I have seen amny sites that provide access to thw websites which are blocked. I know that they fetch the page from the server and provide you that page. I want to develop similar application. But theproblem is that the page being fetched may have any number of hyperlinks. When clicked they will try to go directly to Their host server. What we want is that the linked when cliked should send request to our application andf then that appl;ication will retrieve information from the main host server.
the proxy server basically works as the middle man between the web and the internet browser. you provide the IP and the port number of the machine that runs the proxy server to the internet browser like IE or mozilla, example: 192.168.xxx.xx or even localhost can do and its port number 1000. now the browser, IE, will direct all the request to this machine. whatever the link is, even the hyperlink in the html page will be directed to this machine only. the proxy will connect to the web address given and returns back the page. the rules can be set in the proxy server to disable the client connecting to particular sites like porn or public mail sites.
working: the proxy server receives the request given by browser and creates a new thread that takes care of this request. till this session is finished this thread can take care of this client. the proxy server is similar to a web server but only different being, proxy server forwards the link with the internet and fetch the page to the requester, where as the web server just serves you the request page in its system (plainly). to design the proxy in java we can use sockets. i suppose we can do it in the servlets too. each session will be run as threads. do develop in any other language like "C" or c++ the main process forks to create child processes for each sessions.
[ October 15, 2008: Message edited by: V Vijay Veeraraghavan ] [ October 15, 2008: Message edited by: V Vijay Veeraraghavan ]
To add more on this is as I discussed it earlier also that a page can have any number of hyper links and submit buttons.
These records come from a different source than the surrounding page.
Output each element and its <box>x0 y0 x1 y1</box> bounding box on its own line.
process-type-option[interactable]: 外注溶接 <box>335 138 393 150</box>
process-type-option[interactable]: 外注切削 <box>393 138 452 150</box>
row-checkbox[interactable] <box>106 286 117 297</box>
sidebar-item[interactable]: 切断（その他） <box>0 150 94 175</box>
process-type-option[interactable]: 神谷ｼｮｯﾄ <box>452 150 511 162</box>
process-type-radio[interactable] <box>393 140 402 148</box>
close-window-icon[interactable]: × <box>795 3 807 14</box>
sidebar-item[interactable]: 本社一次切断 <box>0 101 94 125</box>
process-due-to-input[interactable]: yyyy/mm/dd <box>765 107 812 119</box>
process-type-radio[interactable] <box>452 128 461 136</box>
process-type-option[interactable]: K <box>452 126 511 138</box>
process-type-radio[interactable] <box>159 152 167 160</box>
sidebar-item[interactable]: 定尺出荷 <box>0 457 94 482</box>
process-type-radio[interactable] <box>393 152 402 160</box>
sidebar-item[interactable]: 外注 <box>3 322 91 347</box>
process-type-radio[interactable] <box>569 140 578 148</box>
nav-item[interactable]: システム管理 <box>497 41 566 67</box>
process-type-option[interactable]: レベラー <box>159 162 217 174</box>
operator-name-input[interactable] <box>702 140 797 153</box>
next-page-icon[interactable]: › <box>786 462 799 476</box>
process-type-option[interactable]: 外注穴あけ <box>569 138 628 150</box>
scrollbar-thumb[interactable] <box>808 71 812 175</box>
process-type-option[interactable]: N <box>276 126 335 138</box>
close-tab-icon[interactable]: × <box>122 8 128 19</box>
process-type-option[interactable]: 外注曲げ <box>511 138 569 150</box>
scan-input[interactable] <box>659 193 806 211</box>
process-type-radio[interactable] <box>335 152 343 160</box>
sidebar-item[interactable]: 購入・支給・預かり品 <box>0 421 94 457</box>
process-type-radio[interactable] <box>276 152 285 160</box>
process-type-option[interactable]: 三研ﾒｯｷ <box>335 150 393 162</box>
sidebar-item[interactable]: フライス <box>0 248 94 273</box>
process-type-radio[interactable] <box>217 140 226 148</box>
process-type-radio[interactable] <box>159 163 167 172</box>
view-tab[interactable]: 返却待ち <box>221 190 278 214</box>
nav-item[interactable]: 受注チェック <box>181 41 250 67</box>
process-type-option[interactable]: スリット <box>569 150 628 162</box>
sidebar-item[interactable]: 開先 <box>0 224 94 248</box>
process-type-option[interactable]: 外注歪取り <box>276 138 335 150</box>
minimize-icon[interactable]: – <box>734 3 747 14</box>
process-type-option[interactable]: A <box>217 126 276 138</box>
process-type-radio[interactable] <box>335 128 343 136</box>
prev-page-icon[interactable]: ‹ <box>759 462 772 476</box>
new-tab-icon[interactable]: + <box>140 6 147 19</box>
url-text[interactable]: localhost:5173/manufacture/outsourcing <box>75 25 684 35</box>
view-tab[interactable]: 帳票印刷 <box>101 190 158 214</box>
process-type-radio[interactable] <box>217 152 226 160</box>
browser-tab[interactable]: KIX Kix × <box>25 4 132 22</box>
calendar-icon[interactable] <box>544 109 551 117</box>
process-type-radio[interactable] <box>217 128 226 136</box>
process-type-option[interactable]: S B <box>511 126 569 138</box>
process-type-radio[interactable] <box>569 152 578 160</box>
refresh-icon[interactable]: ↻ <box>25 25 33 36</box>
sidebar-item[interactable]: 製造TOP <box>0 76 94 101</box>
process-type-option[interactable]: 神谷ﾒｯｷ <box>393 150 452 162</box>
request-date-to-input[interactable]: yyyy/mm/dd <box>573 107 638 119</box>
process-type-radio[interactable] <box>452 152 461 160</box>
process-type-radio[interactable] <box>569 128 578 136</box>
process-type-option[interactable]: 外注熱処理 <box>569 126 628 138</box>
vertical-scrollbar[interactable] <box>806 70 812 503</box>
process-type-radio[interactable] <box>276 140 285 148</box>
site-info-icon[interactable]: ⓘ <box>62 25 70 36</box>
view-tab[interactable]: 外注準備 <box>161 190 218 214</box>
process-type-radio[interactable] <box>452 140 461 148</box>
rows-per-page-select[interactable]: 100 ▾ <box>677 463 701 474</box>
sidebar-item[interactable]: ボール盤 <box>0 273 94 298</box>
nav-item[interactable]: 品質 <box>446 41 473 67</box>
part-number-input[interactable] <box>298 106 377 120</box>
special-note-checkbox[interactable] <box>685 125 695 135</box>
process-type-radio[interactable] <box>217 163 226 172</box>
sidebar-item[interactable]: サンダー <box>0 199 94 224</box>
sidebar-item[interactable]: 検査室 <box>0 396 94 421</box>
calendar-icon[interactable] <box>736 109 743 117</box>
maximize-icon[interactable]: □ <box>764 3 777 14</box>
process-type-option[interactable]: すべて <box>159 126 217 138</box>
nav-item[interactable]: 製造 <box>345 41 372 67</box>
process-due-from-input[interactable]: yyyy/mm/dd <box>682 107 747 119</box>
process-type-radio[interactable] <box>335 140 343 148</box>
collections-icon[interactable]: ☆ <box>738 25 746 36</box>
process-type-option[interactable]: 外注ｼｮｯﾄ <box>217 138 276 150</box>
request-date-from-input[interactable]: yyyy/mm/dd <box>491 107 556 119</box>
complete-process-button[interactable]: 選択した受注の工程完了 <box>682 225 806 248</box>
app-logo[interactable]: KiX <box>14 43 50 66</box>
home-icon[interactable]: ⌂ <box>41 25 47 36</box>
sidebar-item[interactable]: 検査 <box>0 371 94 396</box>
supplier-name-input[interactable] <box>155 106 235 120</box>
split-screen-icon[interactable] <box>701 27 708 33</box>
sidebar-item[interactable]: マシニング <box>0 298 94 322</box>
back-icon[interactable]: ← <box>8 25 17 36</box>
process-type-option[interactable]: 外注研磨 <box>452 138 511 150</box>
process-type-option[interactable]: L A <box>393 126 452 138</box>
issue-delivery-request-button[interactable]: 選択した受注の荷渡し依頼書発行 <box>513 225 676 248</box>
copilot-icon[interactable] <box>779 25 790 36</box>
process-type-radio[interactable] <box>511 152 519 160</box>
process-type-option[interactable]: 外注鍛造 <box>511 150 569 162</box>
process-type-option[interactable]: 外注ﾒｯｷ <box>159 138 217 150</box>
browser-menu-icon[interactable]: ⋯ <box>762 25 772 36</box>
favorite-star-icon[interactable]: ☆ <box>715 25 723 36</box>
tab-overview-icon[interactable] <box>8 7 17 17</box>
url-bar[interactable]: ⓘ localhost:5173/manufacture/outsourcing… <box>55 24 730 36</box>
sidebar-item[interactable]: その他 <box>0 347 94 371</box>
Now we have to code the servlet in a manner that it has the intelligence to figure out that which url to send request to and when it gets the Page it will forward it to the end user.
Now we can make use of a map which will have the id or name of the hyperlink and its correct href(location). We can then parse the page and replace the HREF wherever found. This seems to be a solution but I think it is complex and open to a number of bugs. Like if someone wants to Open you tube than we have to stream whole data in a synchronous manner.
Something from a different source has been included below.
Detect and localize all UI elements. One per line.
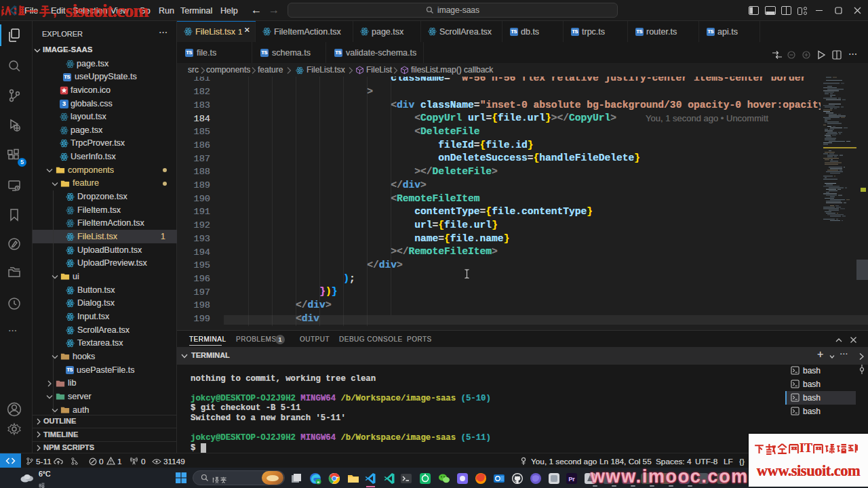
svg-text:Pr: Pr: [569, 476, 576, 483]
Well i am not very clear about it.
V Vijay Veeraraghavan
Joined: Apr 06, 2008
-------------------------- no... there is no need to alter the hyperlink present in the html pages, how much ever the count may be. please see the general documentation of the proxy server architecture. because i think you have understood the concept wrongly. once the proxy configuration is set in the internet browser, all the request sent from it will be piped through the proxy ip only. whether it is an hyperlink or a button submit or any other way the page is requested. there is no need for tinkering the html page each and every time it is fetched by the proxy server. if you need to set the access rights, then probably the url is scanned for a particular words. if the word is present the page is not fetched, but forwarded to error page saying "this page cannot be accessed due access violation" etc etc. else the page is fetched and sent back to the browser. if you feel still not clear from this text please do read a documentation of some of the proxy servers. Proxy Server is good to start with.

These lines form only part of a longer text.